Collected data:
··········

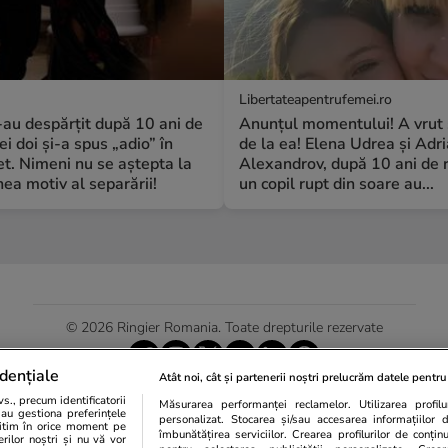
Libertateapentrufemei.ro
S-au despărțit după 10 ani de
Anunțul momentului! A vrut 
ei doi și-a spus „adio” în
de la ea! Elena Udrea și Adr
t. Nimeni nu se aștepta la
Alexandrov, după 10 ani de r
a motiv al separării!
un copil rupt din soare au...
© 2026 Ringier Romania. Toate drepturile rezervate
dențiale
Atât noi, cât și partenerii noștri prelucrăm datele pentru 
., precum identificatorii
Măsurarea performanței reclamelor. Utilizarea profilur
Actualizare preferințe cookies
sau gestiona preferințele
personalizat. Stocarea și/sau accesarea informațiilor 
egitim în orice moment pe
îmbunătățirea serviciilor. Crearea profilurilor de conținut
erilor noștri și nu vă vor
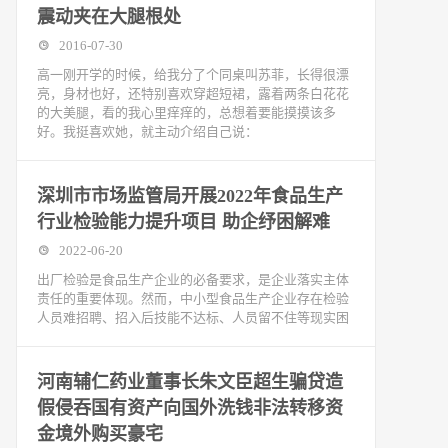
震动夹在大腿根处
2016-07-30
高一刚开学的时候，给我分了个同桌叫苏菲，长得很漂
亮，身材也好，还特别喜欢穿超短裙，露着两条白花花
的大美腿，看的我心里痒痒的，总想着要能摸摸该多
好。我挺喜欢她，就主动介绍自己说：
深圳市市场监管局开展2022年食品生产
行业检验能力提升项目 助企纾困解难
2022-06-20
出厂检验是食品生产企业的必备要求，是企业落实主体
责任的重要体现。然而，中小型食品生产企业存在检验
人员难招聘、招入后技能不达标、人员留不住等现实困
河南辅仁药业董事长朱文臣超生骗贷造
假侵吞国有资产向国外洗钱非法转移资
金境外购买豪宅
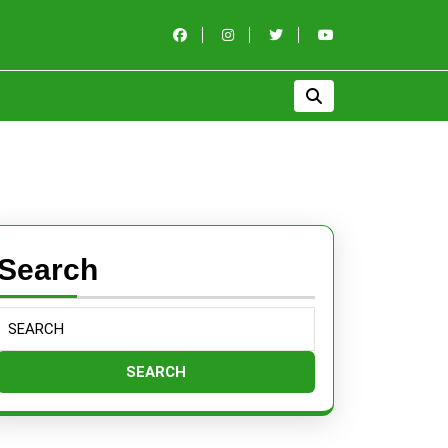
Search
Search
for:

··········

Instructions for the task: Whenever a line in the records contains the word "noștri", copy that line.

Answer for this exercise:
Atât noi, cât și partenerii noștri prelucrăm datele pentru 
erilor noștri și nu vă vor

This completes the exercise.